Day 018
Dear dreamer,
The block
If there is anything I dread more than hell, it's a block- writer's block. I don't know exactly how to describe it. For me, it feels like complete blankness sometimes or mind disorganisation. The painful part of the complete blankness is that deep down, there's a lot you could write about but you are just unmotivated and can not really use words to describe what you would. Sometimes, I start writing and it just ends up as a conundrum, confusing even me, the composer.
This time, I worked myself into a mental block. When I started the blog, one of the paramount reasons I kept hammering its purpose into my head, painfully so is to prevent situations like this but it seemed like it was all not working.
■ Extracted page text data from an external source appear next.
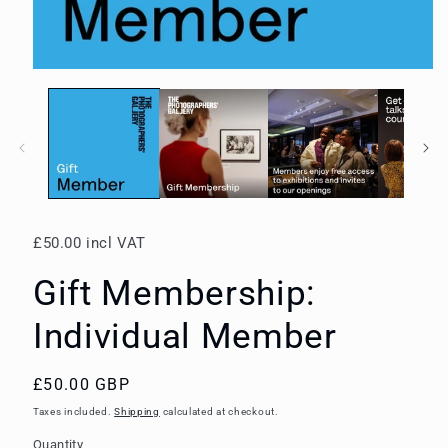
Open
media
1
in
modal
£50.00 incl VAT
Gift Membership:
Individual Member
Regular
£50.00 GBP
price
Taxes included.
Shipping
calculated at checkout.
Quantity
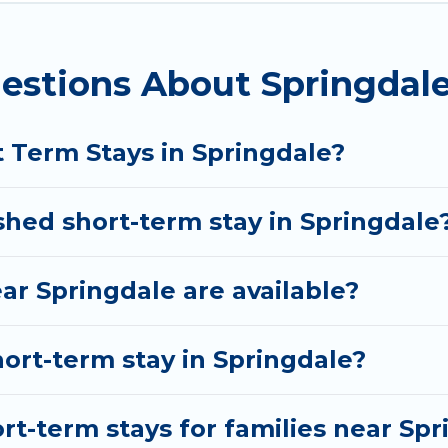
n Springdale come in different sizes and vary accor
o do is use our search and filter tool to find the righ
estions About Springdale
nd book short-term accommodations, including pet-fri
d gives you hassle-free booking for your favorite sh
t Term Stays in Springdale?
shed short-term stay in Springdale
ar Springdale are available?
hort-term stay in Springdale?
rt-term stays for families near Spr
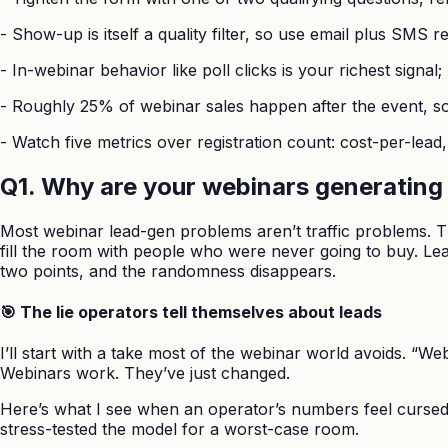
-
Show-up is itself a quality filter, so use email plus SMS 
-
In-webinar behavior like poll clicks is your richest signa
-
Roughly 25% of webinar sales happen after the event, so 
-
Watch five metrics over registration count: cost-per-lead
Q1. Why are your webinars generating 
Most webinar lead-gen problems aren’t traffic problems. T
fill the room with people who were never going to buy. Lea
two points, and the randomness disappears.
🎯 The lie operators tell themselves about leads
I’ll start with a take most of the webinar world avoids. “We
Webinars work. They’ve just changed.
Here’s what I see when an operator’s numbers feel cursed.
stress-tested the model for a worst-case room.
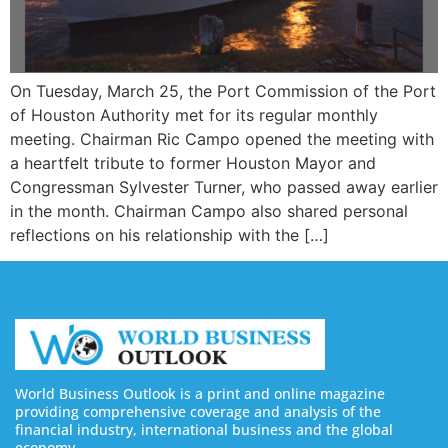
On Tuesday, March 25, the Port Commission of the Port
of Houston Authority met for its regular monthly
meeting. Chairman Ric Campo opened the meeting with
a heartfelt tribute to former Houston Mayor and
Congressman Sylvester Turner, who passed away earlier
in the month. Chairman Campo also shared personal
reflections on his relationship with the […]
World Business Outlook is a print and online magazine
providing comprehensive coverage and analysis of the
financial industry, international business and the global
economy.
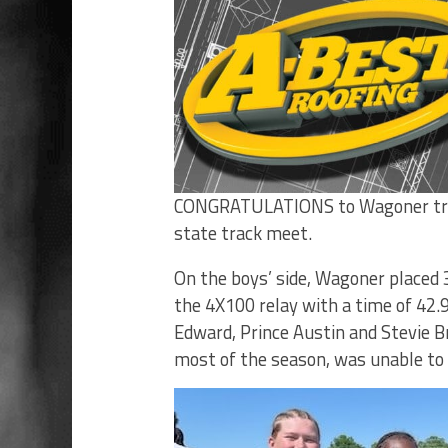
CONGRATULATIONS to Wagoner trac
state track meet.
On the boys’ side, Wagoner placed 3
the 4X100 relay with a time of 42.
Edward, Prince Austin and Stevie 
most of the season, was unable to 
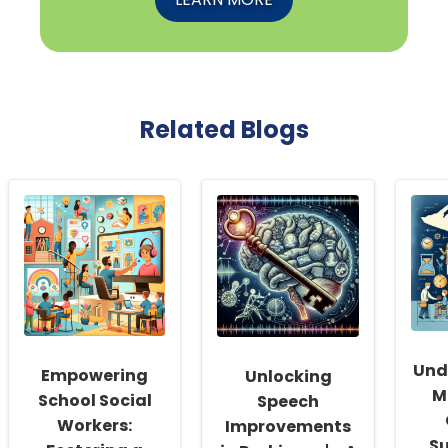
Related Blogs
Und
Empowering
Unlocking
M
School Social
Speech
Workers:
Improvements
Su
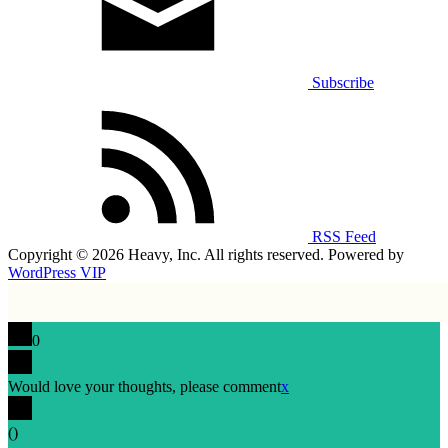
Subscribe
RSS Feed
Copyright © 2026 Heavy, Inc. All rights reserved. Powered by
WordPress VIP
0
Would love your thoughts, please comment
x
(
)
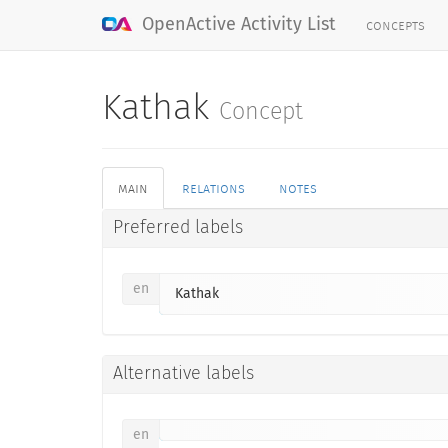
concepts
OpenActive Activity List
Kathak
Concept
main
relations
notes
Preferred labels
en
Kathak
Alternative labels
en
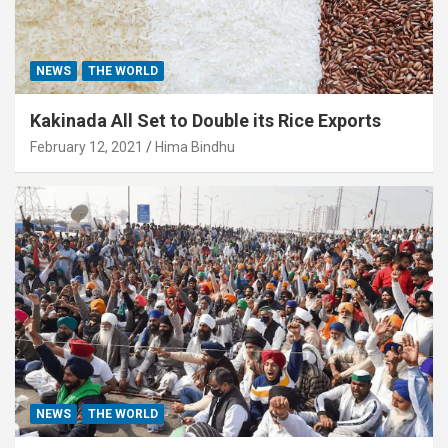
NEWS
THE WORLD
Kakinada All Set to Double its Rice Exports
February 12, 2021
Hima Bindhu
NEWS
THE WORLD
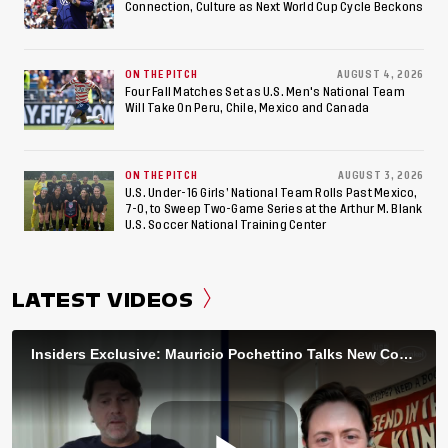
Connection, Culture as Next World Cup Cycle Beckons
ON THE PITCH
AUGUST 4, 2026
Four Fall Matches Set as U.S. Men's National Team
Will Take On Peru, Chile, Mexico and Canada
ON THE PITCH
AUGUST 3, 2026
U.S. Under-16 Girls’ National Team Rolls Past Mexico,
7-0, to Sweep Two-Game Series at the Arthur M. Blank
U.S. Soccer National Training Center
LATEST VIDEOS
Blocks happened every now and then, the only way to resolve it is to build an habit of what you do frequently till you become the magic in your trade yourself- build the character. In my case, it's still too early to say I had built the habit of putting things that mattered out there so I had to walk through my blocks whatever way possible. Keep the purpose in mind, the original motivation and I was kind of desperate because it was way too early to be experiencing a block- one that was induced by my lack of confidence and fear of disappointing. It only got scarier by the moment and I barely got through writing day 006 and I was worried about coming days.
Coupled with my block, I was beginning to grow tired of holding on to hope. In my search for a strategy, I was alternating other fields and trying to learn about them, exhaustively, I might add but it was worth the trial. I only get this chance to live my dreams after all and I was not about to throw all of it. I was also half expecting a ton of my problems to disappear by themselves. Since I have been trying to make them all go away and I did not seem to have a clue what else to do...or did I?
I will end it on this note. Till tomorrow.